Massachusetts Firefighters Union Overturns State Coronavirus Vaccine Plans

The head of the state firefighters’ union said he fears that its members will end up being vaccinated with hoses due to the state’s “lack of coordination and communication”.

Richard MacKinnon Jr., president of the Massachusetts Professional Firefighters union, said the state is leaving vaccinations for first responders to local health councils to vaccinate jakes – and this is ending with mixed results.

“It looks like there was a lack of a plan,” MacKinnon told the Herald on Tuesday. “It is just a general lack of coordination and communication”.

MacKinnon said he is not blaming health councils, which in smaller cities simply do not have many employees and are already overwhelmed. Instead, the state should take the reins and establish vaccination centers, he said – or just train some of the jakes, many of whom are already paramedics or paramedics, and let them do it themselves.

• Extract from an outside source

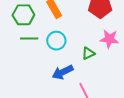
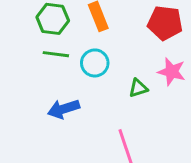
blue arrow: (63, 72) -> (63, 109), moved

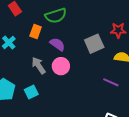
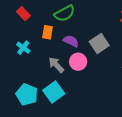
gray square: (94, 44) -> (99, 44), moved
cyan square: (31, 92) -> (54, 92), size x1.5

“Massachusetts has not yet provided a date, time or place for vaccinations,” the union tweeted on Tuesday. “Most of our members are paramedics and paramedics, which would allow us to give each other vaccines.”

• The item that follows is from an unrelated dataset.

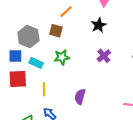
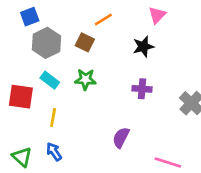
blue square: (15, 56) -> (30, 17), moved, turned -32
purple cross: (104, 56) -> (142, 89), turned 32
purple semicircle: (80, 97) -> (121, 138), moved

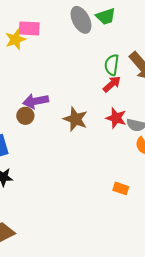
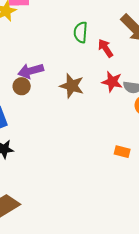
green semicircle: (112, 65) -> (81, 32), moved
red arrow: (112, 84) -> (106, 48), turned -78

The COVID-19 Response Command Center said in a statement that the state is “actively working” with local health departments, local hospitals and other medical service providers to discover the ability to vaccinate people – and to identify locations where the first respondents can be vaccinated, a spokeswoman said.

“The first respondents are prioritized in the first phase of the state’s COVID-19 vaccine distribution plan and, based on current estimates, the state is planning to start vaccinating the police, fire and EMS in mid-January,” said the door. – Kate Reilly. “The Command Center and the Public Security Executive Office are waiting for this week’s meeting with the first respondents to review the planning that is underway to raise vaccination sites. More information will be made available as this process progresses. “

She said the state will publish an initial list of sites by the end of the month, and more providers will be added as soon as they identify capacity. Reilly said the state is “actively searching” for sites and identifying clinical partners to defend mass vaccination sites, which will be launched in early 2021.

MacKinnon, a Whitman firefighter, said that currently 805 of his union’s more than 12,000 members have COVID-19, in addition to another 650 who are quarantined. He said the cases remain on the rise.